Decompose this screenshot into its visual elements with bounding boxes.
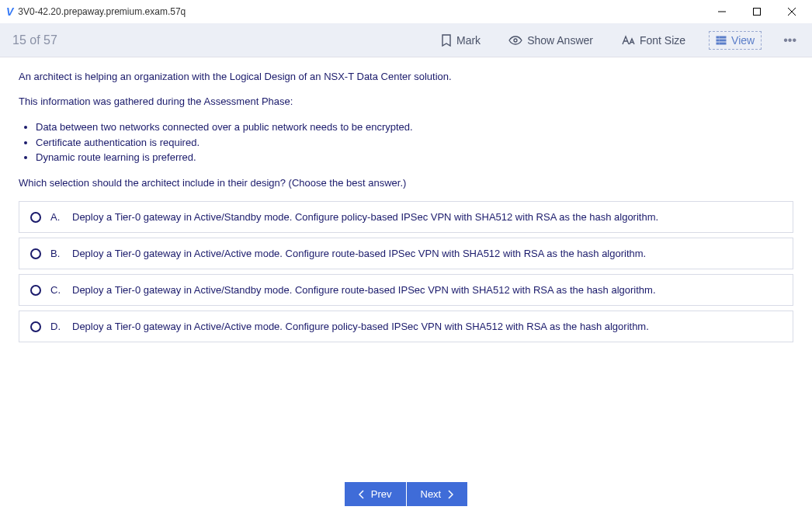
bottom-nav: Prev Next [0, 482, 812, 506]
minimize-icon [718, 8, 726, 16]
answer-text: Deploy a Tier-0 gateway in Active/Standb… [72, 211, 658, 223]
question-prompt: Which selection should the architect inc… [19, 176, 793, 190]
chevron-right-icon [447, 490, 453, 499]
bullet-item: Data between two networks connected over… [36, 120, 793, 135]
bullet-item: Dynamic route learning is preferred. [36, 150, 793, 165]
chevron-left-icon [359, 490, 365, 499]
show-answer-button[interactable]: Show Answer [504, 31, 598, 50]
question-intro-1: An architect is helping an organization … [19, 70, 793, 84]
answer-option-d[interactable]: D. Deploy a Tier-0 gateway in Active/Act… [19, 311, 793, 342]
answer-letter: A. [50, 211, 63, 223]
font-size-label: Font Size [640, 34, 685, 47]
next-label: Next [421, 488, 442, 500]
radio-icon [30, 285, 41, 296]
prev-label: Prev [371, 488, 392, 500]
view-button[interactable]: View [709, 31, 762, 50]
question-content: An architect is helping an organization … [0, 57, 812, 359]
answer-letter: C. [50, 284, 63, 296]
answer-text: Deploy a Tier-0 gateway in Active/Standb… [72, 284, 656, 296]
svg-rect-9 [717, 43, 719, 44]
prev-button[interactable]: Prev [345, 482, 406, 506]
toolbar-actions: Mark Show Answer Font Size View ••• [436, 30, 800, 50]
close-icon [788, 8, 796, 16]
more-button[interactable]: ••• [780, 30, 800, 50]
answer-option-b[interactable]: B. Deploy a Tier-0 gateway in Active/Act… [19, 238, 793, 269]
font-size-button[interactable]: Font Size [616, 31, 690, 50]
maximize-icon [753, 8, 761, 16]
window-title: 3V0-42.20.prepaway.premium.exam.57q [18, 6, 186, 17]
question-counter: 15 of 57 [12, 33, 57, 47]
show-answer-label: Show Answer [527, 34, 593, 47]
mark-label: Mark [456, 34, 481, 47]
svg-rect-10 [720, 43, 726, 44]
answer-letter: B. [50, 248, 63, 259]
bookmark-icon [441, 34, 452, 47]
more-icon: ••• [783, 33, 796, 47]
close-button[interactable] [774, 0, 809, 23]
question-bullets: Data between two networks connected over… [19, 120, 793, 165]
radio-icon [30, 212, 41, 223]
app-icon: V [6, 5, 13, 18]
maximize-button[interactable] [739, 0, 774, 23]
svg-rect-1 [753, 9, 760, 16]
minimize-button[interactable] [704, 0, 739, 23]
font-size-icon [621, 35, 635, 46]
mark-button[interactable]: Mark [436, 31, 485, 50]
view-label: View [731, 34, 755, 47]
window-titlebar: V 3V0-42.20.prepaway.premium.exam.57q [0, 0, 812, 23]
answer-option-a[interactable]: A. Deploy a Tier-0 gateway in Active/Sta… [19, 201, 793, 233]
answers-list: A. Deploy a Tier-0 gateway in Active/Sta… [19, 201, 793, 342]
toolbar: 15 of 57 Mark Show Answer Font Size View… [0, 23, 812, 57]
answer-option-c[interactable]: C. Deploy a Tier-0 gateway in Active/Sta… [19, 274, 793, 306]
svg-rect-5 [717, 36, 719, 38]
answer-letter: D. [50, 321, 63, 332]
question-intro-2: This information was gathered during the… [19, 95, 793, 109]
answer-text: Deploy a Tier-0 gateway in Active/Active… [72, 321, 649, 332]
bullet-item: Certificate authentication is required. [36, 135, 793, 151]
svg-rect-7 [717, 40, 719, 41]
radio-icon [30, 321, 41, 332]
next-button[interactable]: Next [407, 482, 468, 506]
svg-rect-6 [720, 36, 726, 38]
titlebar-right [704, 0, 809, 23]
svg-point-4 [514, 39, 517, 42]
svg-rect-8 [720, 40, 726, 41]
eye-icon [508, 36, 522, 45]
view-icon [716, 35, 727, 46]
titlebar-left: V 3V0-42.20.prepaway.premium.exam.57q [6, 5, 186, 18]
radio-icon [30, 248, 41, 259]
answer-text: Deploy a Tier-0 gateway in Active/Active… [72, 248, 646, 259]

__________________________________________________

Activity: In case the records contain pictures, keep those out and repeat the rest exactly.

Output for this exercise:
Decompose this screenshot into its visual elements with bounding boxes.
bottom-nav: Prev Next [0, 482, 812, 506]
minimize-icon [718, 8, 726, 16]
answer-text: Deploy a Tier-0 gateway in Active/Standb… [72, 211, 658, 223]
question-prompt: Which selection should the architect inc… [19, 176, 793, 190]
chevron-right-icon [447, 490, 453, 499]
bullet-item: Data between two networks connected over… [36, 120, 793, 135]
bullet-item: Dynamic route learning is preferred. [36, 150, 793, 165]
chevron-left-icon [359, 490, 365, 499]
show-answer-button[interactable]: Show Answer [504, 31, 598, 50]
question-intro-1: An architect is helping an organization … [19, 70, 793, 84]
answer-option-d[interactable]: D. Deploy a Tier-0 gateway in Active/Act… [19, 311, 793, 342]
answer-letter: A. [50, 211, 63, 223]
font-size-label: Font Size [640, 34, 685, 47]
next-label: Next [421, 488, 442, 500]
radio-icon [30, 285, 41, 296]
prev-label: Prev [371, 488, 392, 500]
view-button[interactable]: View [709, 31, 762, 50]
question-content: An architect is helping an organization … [0, 57, 812, 359]
answer-letter: C. [50, 284, 63, 296]
answer-text: Deploy a Tier-0 gateway in Active/Standb… [72, 284, 656, 296]
svg-rect-9 [717, 43, 719, 44]
prev-button[interactable]: Prev [345, 482, 406, 506]
toolbar-actions: Mark Show Answer Font Size View ••• [436, 30, 800, 50]
close-icon [788, 8, 796, 16]
more-button[interactable]: ••• [780, 30, 800, 50]
answer-option-b[interactable]: B. Deploy a Tier-0 gateway in Active/Act… [19, 238, 793, 269]
font-size-button[interactable]: Font Size [616, 31, 690, 50]
maximize-icon [753, 8, 761, 16]
window-title: 3V0-42.20.prepaway.premium.exam.57q [18, 6, 186, 17]
question-counter: 15 of 57 [12, 33, 57, 47]
show-answer-label: Show Answer [527, 34, 593, 47]
mark-label: Mark [456, 34, 481, 47]
svg-rect-10 [720, 43, 726, 44]
answer-letter: B. [50, 248, 63, 259]
bookmark-icon [441, 34, 452, 47]
more-icon: ••• [783, 33, 796, 47]
close-button[interactable] [774, 0, 809, 23]
question-bullets: Data between two networks connected over… [19, 120, 793, 165]
radio-icon [30, 212, 41, 223]
app-icon: V [6, 5, 13, 18]
maximize-button[interactable] [739, 0, 774, 23]
svg-rect-1 [753, 9, 760, 16]
minimize-button[interactable] [704, 0, 739, 23]
font-size-icon [621, 35, 635, 46]
mark-button[interactable]: Mark [436, 31, 485, 50]
view-label: View [731, 34, 755, 47]
window-titlebar: V 3V0-42.20.prepaway.premium.exam.57q [0, 0, 812, 23]
answer-option-a[interactable]: A. Deploy a Tier-0 gateway in Active/Sta… [19, 201, 793, 233]
answers-list: A. Deploy a Tier-0 gateway in Active/Sta… [19, 201, 793, 342]
toolbar: 15 of 57 Mark Show Answer Font Size View… [0, 23, 812, 57]
answer-option-c[interactable]: C. Deploy a Tier-0 gateway in Active/Sta… [19, 274, 793, 306]
svg-rect-5 [717, 36, 719, 38]
answer-letter: D. [50, 321, 63, 332]
question-intro-2: This information was gathered during the… [19, 95, 793, 109]
answer-text: Deploy a Tier-0 gateway in Active/Active… [72, 321, 649, 332]
bullet-item: Certificate authentication is required. [36, 135, 793, 151]
svg-rect-7 [717, 40, 719, 41]
radio-icon [30, 321, 41, 332]
next-button[interactable]: Next [407, 482, 468, 506]
svg-rect-6 [720, 36, 726, 38]
titlebar-right [704, 0, 809, 23]
svg-point-4 [514, 39, 517, 42]
svg-rect-8 [720, 40, 726, 41]
eye-icon [508, 36, 522, 45]
view-icon [716, 35, 727, 46]
titlebar-left: V 3V0-42.20.prepaway.premium.exam.57q [6, 5, 186, 18]
radio-icon [30, 248, 41, 259]
answer-text: Deploy a Tier-0 gateway in Active/Active… [72, 248, 646, 259]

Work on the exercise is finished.